Assisting people who are blind or have low vision in public during COVID-19

14 May 2020

Social distancing is an important part of controlling the COVID-19 pandemic, but this can be difficult to achieve for people who are blind or have low vision.

Many public spaces use visual markers to advise people where to stand or queue, while some people who are blind or have low vision may need additional support to navigate crowded places or those they are unfamiliar with.

This means people who are blind or have low vision may need assistance from others from time to time. Below are some tips for the best ways for people to approach and provide assistance for people who are blind or have low vision.

If you are a person who is blind or have low vision, we also have advice for methods you can use to stay safe in public places during COVID-19.

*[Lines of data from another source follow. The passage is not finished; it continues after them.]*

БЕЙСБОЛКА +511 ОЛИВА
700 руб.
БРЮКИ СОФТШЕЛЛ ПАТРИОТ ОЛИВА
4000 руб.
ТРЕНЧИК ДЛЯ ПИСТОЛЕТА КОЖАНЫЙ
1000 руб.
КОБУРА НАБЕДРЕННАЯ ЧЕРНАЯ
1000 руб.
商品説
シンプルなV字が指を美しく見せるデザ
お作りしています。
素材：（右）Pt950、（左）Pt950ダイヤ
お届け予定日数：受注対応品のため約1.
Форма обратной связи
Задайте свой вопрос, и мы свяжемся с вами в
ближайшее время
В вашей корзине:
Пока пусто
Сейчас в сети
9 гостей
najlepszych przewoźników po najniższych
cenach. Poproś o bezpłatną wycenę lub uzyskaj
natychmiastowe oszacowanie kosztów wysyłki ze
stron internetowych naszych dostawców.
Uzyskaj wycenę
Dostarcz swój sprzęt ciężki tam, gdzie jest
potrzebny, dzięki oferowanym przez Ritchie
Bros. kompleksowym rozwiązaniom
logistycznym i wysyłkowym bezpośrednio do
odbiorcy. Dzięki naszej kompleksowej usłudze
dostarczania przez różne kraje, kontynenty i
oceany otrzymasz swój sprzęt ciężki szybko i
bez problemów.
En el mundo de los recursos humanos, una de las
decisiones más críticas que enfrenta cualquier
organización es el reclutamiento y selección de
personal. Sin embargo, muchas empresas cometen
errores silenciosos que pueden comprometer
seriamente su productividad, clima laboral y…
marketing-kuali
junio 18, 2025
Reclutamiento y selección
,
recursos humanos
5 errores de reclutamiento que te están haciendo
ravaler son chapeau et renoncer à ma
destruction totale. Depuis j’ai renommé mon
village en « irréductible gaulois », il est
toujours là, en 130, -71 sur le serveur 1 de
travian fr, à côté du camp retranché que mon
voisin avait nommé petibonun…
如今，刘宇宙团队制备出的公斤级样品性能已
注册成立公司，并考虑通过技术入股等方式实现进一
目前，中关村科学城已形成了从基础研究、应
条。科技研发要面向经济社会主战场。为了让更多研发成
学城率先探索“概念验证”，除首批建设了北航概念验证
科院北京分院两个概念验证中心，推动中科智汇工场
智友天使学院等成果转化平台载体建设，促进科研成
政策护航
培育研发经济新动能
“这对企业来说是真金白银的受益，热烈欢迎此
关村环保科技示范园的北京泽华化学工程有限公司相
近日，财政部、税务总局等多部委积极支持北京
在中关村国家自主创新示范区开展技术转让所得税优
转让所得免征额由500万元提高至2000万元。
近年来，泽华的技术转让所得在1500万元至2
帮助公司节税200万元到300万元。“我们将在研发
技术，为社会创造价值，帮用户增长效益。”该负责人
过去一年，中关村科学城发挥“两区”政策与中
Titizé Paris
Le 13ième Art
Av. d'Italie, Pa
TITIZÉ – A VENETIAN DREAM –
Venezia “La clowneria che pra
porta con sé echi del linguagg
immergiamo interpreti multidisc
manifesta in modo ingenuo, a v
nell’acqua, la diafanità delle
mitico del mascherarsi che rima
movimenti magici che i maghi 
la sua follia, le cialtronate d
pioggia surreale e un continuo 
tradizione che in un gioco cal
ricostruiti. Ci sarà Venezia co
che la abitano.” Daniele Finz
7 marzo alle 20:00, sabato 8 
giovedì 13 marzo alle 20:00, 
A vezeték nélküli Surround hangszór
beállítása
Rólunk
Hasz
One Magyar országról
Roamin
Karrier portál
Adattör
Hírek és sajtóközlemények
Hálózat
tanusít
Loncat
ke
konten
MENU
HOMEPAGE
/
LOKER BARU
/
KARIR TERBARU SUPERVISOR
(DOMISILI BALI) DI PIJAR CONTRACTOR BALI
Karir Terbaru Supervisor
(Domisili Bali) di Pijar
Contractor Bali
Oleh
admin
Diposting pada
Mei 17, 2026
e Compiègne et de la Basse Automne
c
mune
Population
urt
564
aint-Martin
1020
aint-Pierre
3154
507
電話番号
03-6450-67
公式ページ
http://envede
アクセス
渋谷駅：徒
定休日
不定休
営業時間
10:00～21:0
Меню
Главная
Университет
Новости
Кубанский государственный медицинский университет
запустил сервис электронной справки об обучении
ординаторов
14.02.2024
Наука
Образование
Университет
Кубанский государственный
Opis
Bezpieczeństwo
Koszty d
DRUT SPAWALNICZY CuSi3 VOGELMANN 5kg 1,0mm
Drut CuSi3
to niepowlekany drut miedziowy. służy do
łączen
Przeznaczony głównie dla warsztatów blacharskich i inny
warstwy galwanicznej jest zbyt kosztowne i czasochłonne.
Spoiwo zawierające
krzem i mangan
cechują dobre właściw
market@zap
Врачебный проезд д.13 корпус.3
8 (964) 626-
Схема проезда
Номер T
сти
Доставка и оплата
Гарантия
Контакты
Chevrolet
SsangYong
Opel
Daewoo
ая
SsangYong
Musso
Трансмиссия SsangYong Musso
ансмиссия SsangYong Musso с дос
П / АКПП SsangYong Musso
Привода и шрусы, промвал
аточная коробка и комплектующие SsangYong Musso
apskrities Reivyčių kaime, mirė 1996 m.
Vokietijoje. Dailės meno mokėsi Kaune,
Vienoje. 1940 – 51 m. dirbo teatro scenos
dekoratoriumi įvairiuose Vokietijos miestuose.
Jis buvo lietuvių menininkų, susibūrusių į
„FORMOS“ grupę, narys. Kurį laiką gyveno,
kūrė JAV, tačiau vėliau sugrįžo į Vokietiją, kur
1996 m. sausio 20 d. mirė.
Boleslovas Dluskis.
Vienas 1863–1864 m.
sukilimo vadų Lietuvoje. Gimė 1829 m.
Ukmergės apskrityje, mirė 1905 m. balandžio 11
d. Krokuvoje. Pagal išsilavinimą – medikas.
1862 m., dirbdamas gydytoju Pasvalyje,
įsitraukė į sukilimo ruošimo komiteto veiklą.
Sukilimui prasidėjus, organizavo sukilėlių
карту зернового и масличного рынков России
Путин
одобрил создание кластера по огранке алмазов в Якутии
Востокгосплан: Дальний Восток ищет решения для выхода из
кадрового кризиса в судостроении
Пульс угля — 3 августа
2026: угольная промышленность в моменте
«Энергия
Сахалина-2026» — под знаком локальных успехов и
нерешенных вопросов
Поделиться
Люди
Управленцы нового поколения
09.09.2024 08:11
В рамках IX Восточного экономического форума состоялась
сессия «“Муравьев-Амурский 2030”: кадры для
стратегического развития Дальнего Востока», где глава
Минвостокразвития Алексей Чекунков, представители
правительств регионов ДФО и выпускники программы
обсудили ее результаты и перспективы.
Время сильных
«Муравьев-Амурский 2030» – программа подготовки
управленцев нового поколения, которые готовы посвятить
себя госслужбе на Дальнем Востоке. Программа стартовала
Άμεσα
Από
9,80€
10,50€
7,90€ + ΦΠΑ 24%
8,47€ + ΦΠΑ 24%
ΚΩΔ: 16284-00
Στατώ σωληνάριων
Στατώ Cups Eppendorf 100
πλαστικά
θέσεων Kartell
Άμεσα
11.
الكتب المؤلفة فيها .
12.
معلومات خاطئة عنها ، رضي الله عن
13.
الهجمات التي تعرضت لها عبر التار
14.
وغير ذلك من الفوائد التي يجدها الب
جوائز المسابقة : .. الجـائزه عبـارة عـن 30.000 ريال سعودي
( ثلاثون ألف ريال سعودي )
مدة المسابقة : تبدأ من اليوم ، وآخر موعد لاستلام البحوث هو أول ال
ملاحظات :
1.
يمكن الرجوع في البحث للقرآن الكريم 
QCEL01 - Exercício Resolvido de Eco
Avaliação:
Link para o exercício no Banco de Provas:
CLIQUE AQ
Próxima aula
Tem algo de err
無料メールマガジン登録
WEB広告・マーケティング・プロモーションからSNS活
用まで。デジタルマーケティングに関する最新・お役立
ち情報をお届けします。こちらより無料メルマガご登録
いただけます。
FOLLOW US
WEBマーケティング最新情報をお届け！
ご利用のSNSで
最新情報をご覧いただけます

Supporting people who are blind or have low vision may involve some physical contact, so it is important to maintain good hand hygiene.

Offering assistance

  • If you suspect somebody may need a hand, walk up, greet them and identify yourself.
  • Ask people who are blind or have low vision what they want or need directly.Do not direct questions through their companions.
  • You should ask "would you like some help?" or similar. The person will accept your offer or tell you if they don't require assistance.
  • Not all people who are blind or vision impaired will want assistance. Don't be offended if your assistance is not required.
  • Do not try to offer assistance to people who are blind or have low vision by grabbing or touching them in anyway. Always ask permission first and take direction from the person.
  • Sighted guiding is a common method of assisting people who are blind or have low vision. More information about how sighted guiding works is available on our website.

An older female Vision Australia client stands holding a white can as a Vision Australia staff member directs her to a bus stop
Caption: People who are blind or have low vision may have difficulties following visual cues associated with social distancing.

Speaking

  • Address people who are blind or have low vision by their names so they know you are speaking to them.
  • Let the person who is blind or has low vision know that you have entered the room.
  • Do not walk away from a person who is blind or has low vision without indicating that you are doing so.
  • People who are blind or have low vision may be disadvantaged by not seeing what is happening around them. Therefore, talk about notable features or happenings in the immediate surroundings.

Giving directions

  • Use ordinary language when directing or describing and be specific.
  • Do not point, or say "over there."
  • Direct people who are blind or have low vision to their left and right, not yours.
  • In dangerous situations say "STOP" rather than "LOOK OUT”

Navigating obstacles

  • Describe the surroundings and obstacles in a person's pathway (remember to look up as well as down).
  • Warn of the presence of over-hangs, such as kitchen cupboards, jutting side mirrors of vehicles, or tree branches.
  • Do not relocate objects or furniture without telling the person who is blind or has low vision.
  • Do not leave doors ajar. Close them or open them fully.